Nothing but the lines from the one containing "предлагает профессиональное изготовление" through the end of the entries below should be set down, each exactly as written.

BEGIN Exercise input

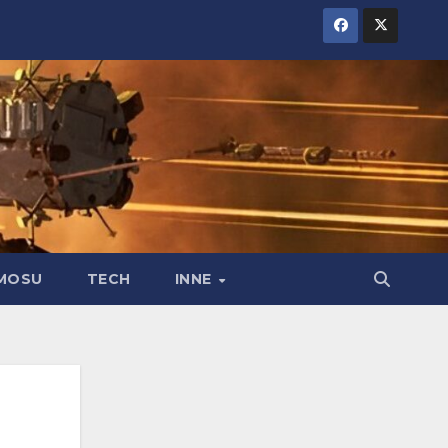
MOSU
TECH
INNE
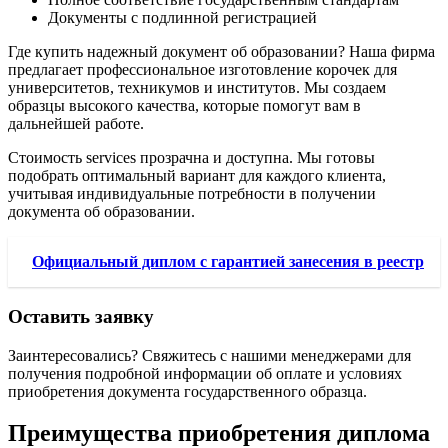
Документы с подлинной регистрацией
Где купить надежный документ об образовании? Наша фирма
предлагает профессиональное изготовление корочек для
университетов, техникумов и институтов. Мы создаем
образцы высокого качества, которые помогут вам в
дальнейшей работе.
Стоимость services прозрачна и доступна. Мы готовы
подобрать оптимальный вариант для каждого клиента,
учитывая индивидуальные потребности в получении
документа об образовании.
Официальный диплом с гарантией занесения в реестр
Оставить заявку
Заинтересовались? Свяжитесь с нашими менеджерами для
получения подробной информации об оплате и условиях
приобретения документа государственного образца.
Преимущества приобретения диплома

END Exercise input

### [Written solution]
предлагает профессиональное изготовление корочек для
университетов, техникумов и институтов. Мы создаем
образцы высокого качества, которые помогут вам в
дальнейшей работе.
Стоимость services прозрачна и доступна. Мы готовы
подобрать оптимальный вариант для каждого клиента,
учитывая индивидуальные потребности в получении
документа об образовании.
Официальный диплом с гарантией занесения в реестр
Оставить заявку
Заинтересовались? Свяжитесь с нашими менеджерами для
получения подробной информации об оплате и условиях
приобретения документа государственного образца.
Преимущества приобретения диплома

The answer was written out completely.